I’m sure my daughter will be mortified one day by all these diaper blowout stories, but I doubt she could ever be as mortified as her mother and I have been while experiencing them. Besides, she keeps giving me so much material to work with, both literally and literary, that I can't help but write something.
My wife and I were prepping to leave for our book discussion group at church when we decided to check Abigail’s diaper. When I undid the semi-velcro straps and lifted the flap, I saw a small amount of number two at the bottom of the diaper. Although Abigail was only 13 days old at the time, we’d already figured out that she doesn’t do diapers that way. She will either have a full diaper or an empty one.
My Little Angel: Silent but messy.
I decided I didn’t want another experience wherein she finishes her business as I’m attempting to switch out a clean diaper for the dirty one. My previous attempts have met with as much success as Indiana Jones’ attempt to swap a bag of sand for a golden idol in Raiders of the Lost Ark. Naturally, I resealed the biohazard, unbuttoned and pulled up the bottom half of her onesie, and decided to wait a few minutes for Abs to finish what she started.

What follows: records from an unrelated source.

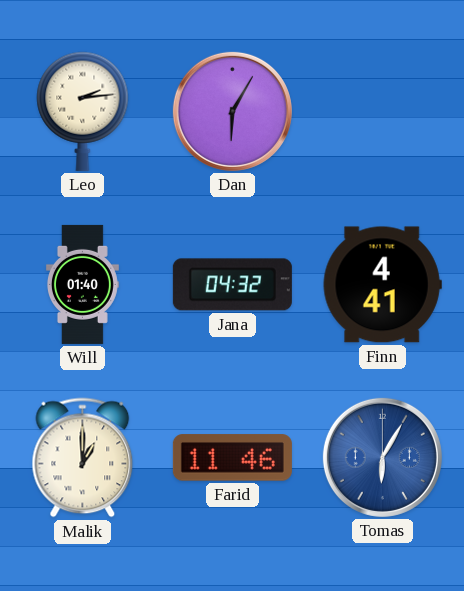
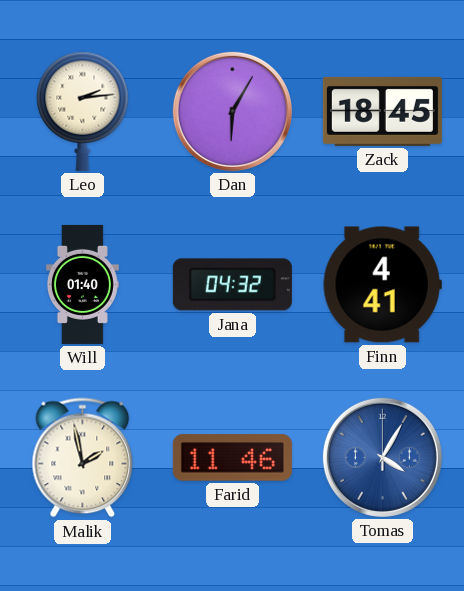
Zack: none -> 18:45
Malik: 1:00 -> 1:58
Tomas: 6:05 -> 4:05
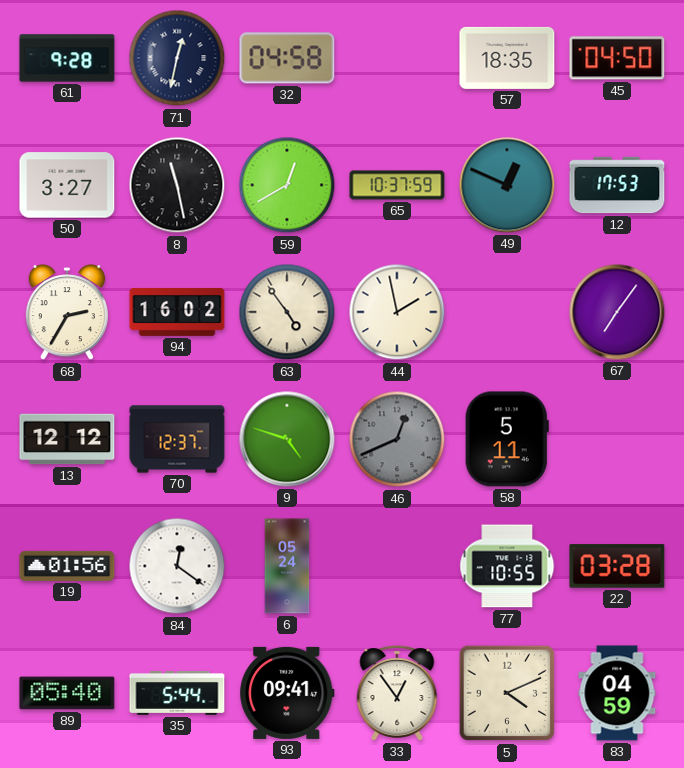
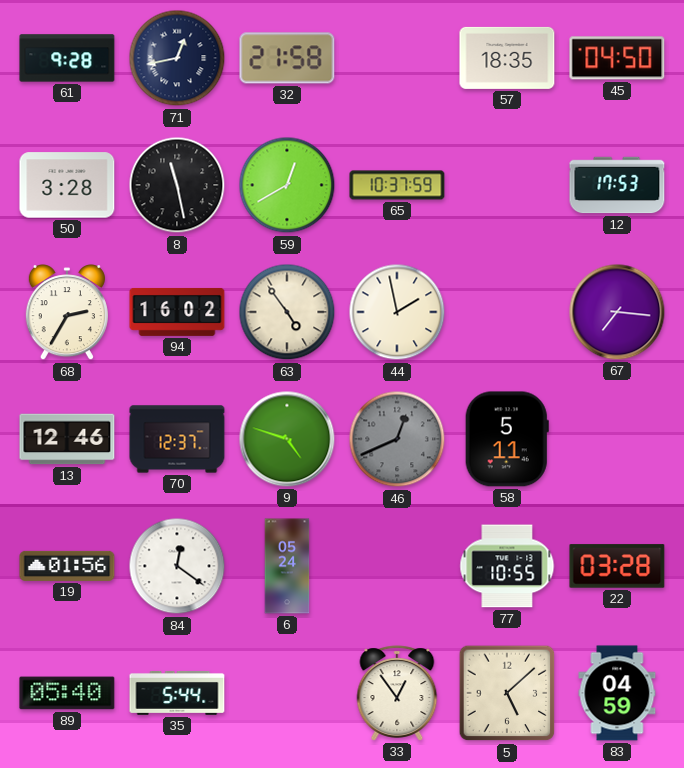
71: 12:32 -> 12:43
32: 04:58 -> 21:58
50: 3:27 -> 3:28
49: 12:49 -> none
67: 7:06 -> 7:16
13: 12:12 -> 12:46
93: 09:41 -> none
5: 4:11 -> 5:08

That was mistake number one.
I held her on my lap and clicked around on my laptop while I waited, eating an apple. After a few raspberry noises from her bottom half, I decided it was time to go back to the changing station, assess the damage, and make the swap. Keep in mind that the time to leave for church is still counting down.
As I set down my apple and reached under my little darling to carry her to the changing table I discovered her diaper had leaked. The texture is similar to pond muck, if you’ve ever had the pleasure of holding it in your bare hands, but a lot more horrifying due to the surprise.
As I briskly walked to Abigail’s room I saw a long, diagonal yellow streak across the front of my shirt. At the changing table I grabbed a wet wipe with my one clean hand and wiped off priority number one: my dirty hand. I then took off my blue shirt and turned my attention to my child.
Abigail was surprisingly quiet throughout the whole experience. Her onesie, which I had unbuttoned, had a small stain on it, so she would need new clothes before we left for church as well. The leakage point on the diaper was near the top in the back, so it was accessible to her hands, which were waving around like mad.
I went to grab another wet wipe but discovered our container was empty. I called in Hannah to come in and hold Abigail’s hands up so she couldn’t get the dandelion yellow all over them while I tore at a package of spare wipes.
I removed the diaper and lifted up Abigail’s bottom by her ankles to do yet another damage assessment. It wasn’t too bad. Most of the explosion had been contained by the diaper, and with a few wipes I had managed to get things set in order again.
Then Abigail did something new.
She turned her head to one side and started spitting up her supper. Since her back had largely been spared from the diaper mess, she decided to mess up her hair, neck, and shoulder area with white milk spittle.
With a clean diaper on her bottom I grabbed some more wet wipes to get to work on her face, hair, and neck.
She was finally clean.
I handed her off to Hannah and went to work cleaning the changing pad. I had to get a plastic grocery bag to seal off the diaper before tossing it in the diaper genie because there was no way to contain the mess within the diaper itself.
I finished the task by cleaning my hands on a wet wipe and went back into the living room to pick up my stuff, finish my apple, and head off to church.
As I came into the living room I saw that the apple had fallen to the floor, likely when I got up rather quickly from the couch. Since I was still shirtless, I headed over to the bedroom to pick out another shirt to wear.
I rested my hand on my thigh and—déjà vu—pond muck sensation. I looked down only to discover that the diagonal streak across my blue shirt extended to my blue jeans. The yellow on my hands was just like those dandelion paintbrushes we made when we were kids. I turned and ran into the bathroom to wash it off. Hannah had left her curling iron on the sink so I grabbed it to move it.
Yellow Muck: There's more where that came
I gave a little yip, which my wife describes as more of a shout, as I rapidly let go of the still hot curling iron. Grabbing it by the handle this time, I moved it away from the sink and twisted the knobs for the sweet relief of cold water, half forgetting that I originally went to the bathroom to wash muck off my other hand.
I changed into a new shirt, new pants, and washed off my apple. Hannah put Abigail into a sleeper outfit and gathered the car seat, diaper bag, and my bag with class materials. We got to the church on time, but I now have a little more grace in reserves for people with children who show up a little late now and again.